# Work request
Exact copy, no pictures: take the lines of the listing below from the first through the one containing "good looks like.".

# Recorded information
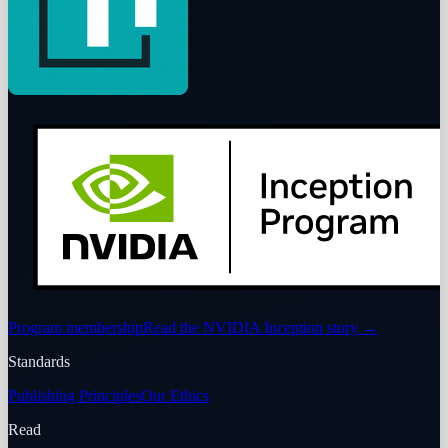
Program membership
Read the NVIDIA Inception story
→
Standards
Publishing Principles
Our Ethics
Read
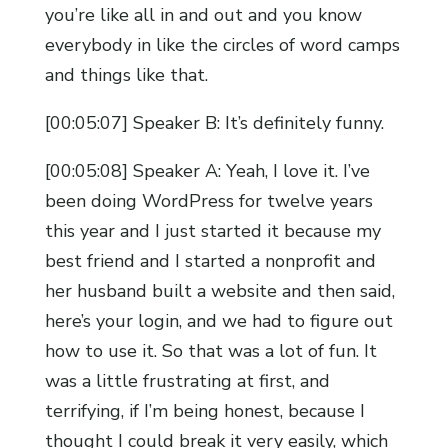
you’re like all in and out and you know
everybody in like the circles of word camps
and things like that.
[00:05:07] Speaker B: It’s definitely funny.
[00:05:08] Speaker A: Yeah, I love it. I’ve
been doing WordPress for twelve years
this year and I just started it because my
best friend and I started a nonprofit and
her husband built a website and then said,
here’s your login, and we had to figure out
how to use it. So that was a lot of fun. It
was a little frustrating at first, and
terrifying, if I’m being honest, because I
thought I could break it very easily, which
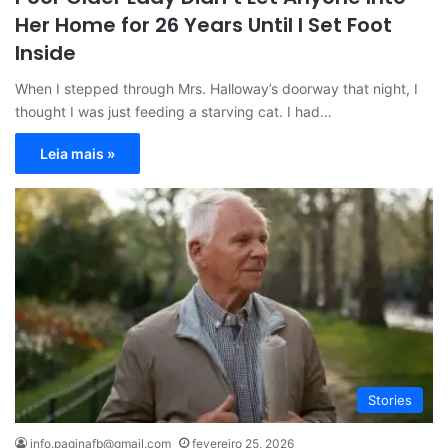
Her Home for 26 Years Until I Set Foot
Inside
When I stepped through Mrs. Halloway’s doorway that night, I
thought I was just feeding a starving cat. I had…
Leia mais »
Stories
info.paginafb@gmail.com
fevereiro 25, 2026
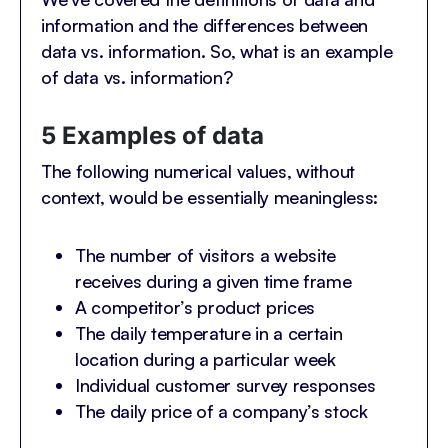
information and the differences between
data vs. information. So, what is an example
of data vs. information?
5 Examples of data
The following numerical values, without
context, would be essentially meaningless:
The number of visitors a website
receives during a given time frame
A competitor’s product prices
The daily temperature in a certain
location during a particular week
Individual customer survey responses
The daily price of a company’s stock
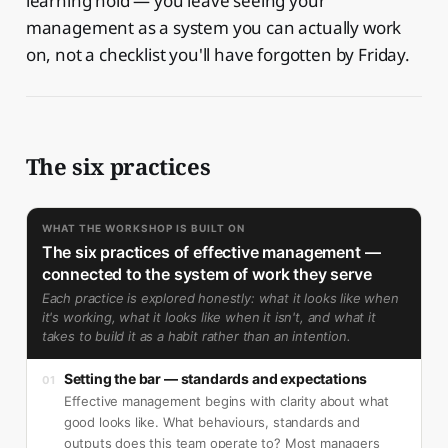
learning hold — you leave seeing your
management as a system you can actually work
on, not a checklist you'll have forgotten by Friday.
The six practices
WHAT THE WORKSHOP IS BUILT ON
The six practices of effective management —
connected to the system of work they serve
Each practice is explored honestly: what it looks like when
it's working, what it looks like when it isn't, and what it
takes to build it as a habit rather than an intention.
Setting the bar — standards and expectations
01
Effective management begins with clarity about what
good looks like. What behaviours, standards and
outputs does this team operate to? Most managers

# Exercise response
Program membership
Read the NVIDIA Inception story
→
Standards
Publishing Principles
Our Ethics
Read
you’re like all in and out and you know
everybody in like the circles of word camps
and things like that.
[00:05:07] Speaker B: It’s definitely funny.
[00:05:08] Speaker A: Yeah, I love it. I’ve
been doing WordPress for twelve years
this year and I just started it because my
best friend and I started a nonprofit and
her husband built a website and then said,
here’s your login, and we had to figure out
how to use it. So that was a lot of fun. It
was a little frustrating at first, and
terrifying, if I’m being honest, because I
thought I could break it very easily, which
Her Home for 26 Years Until I Set Foot
Inside
When I stepped through Mrs. Halloway’s doorway that night, I
thought I was just feeding a starving cat. I had…
Leia mais »
Stories
info.paginafb@gmail.com
fevereiro 25, 2026
information and the differences between
data vs. information. So, what is an example
of data vs. information?
5 Examples of data
The following numerical values, without
context, would be essentially meaningless:
The number of visitors a website
receives during a given time frame
A competitor’s product prices
The daily temperature in a certain
location during a particular week
Individual customer survey responses
The daily price of a company’s stock
learning hold — you leave seeing your
management as a system you can actually work
on, not a checklist you'll have forgotten by Friday.
The six practices
WHAT THE WORKSHOP IS BUILT ON
The six practices of effective management —
connected to the system of work they serve
Each practice is explored honestly: what it looks like when
it's working, what it looks like when it isn't, and what it
takes to build it as a habit rather than an intention.
Setting the bar — standards and expectations
01
Effective management begins with clarity about what
good looks like. What behaviours, standards and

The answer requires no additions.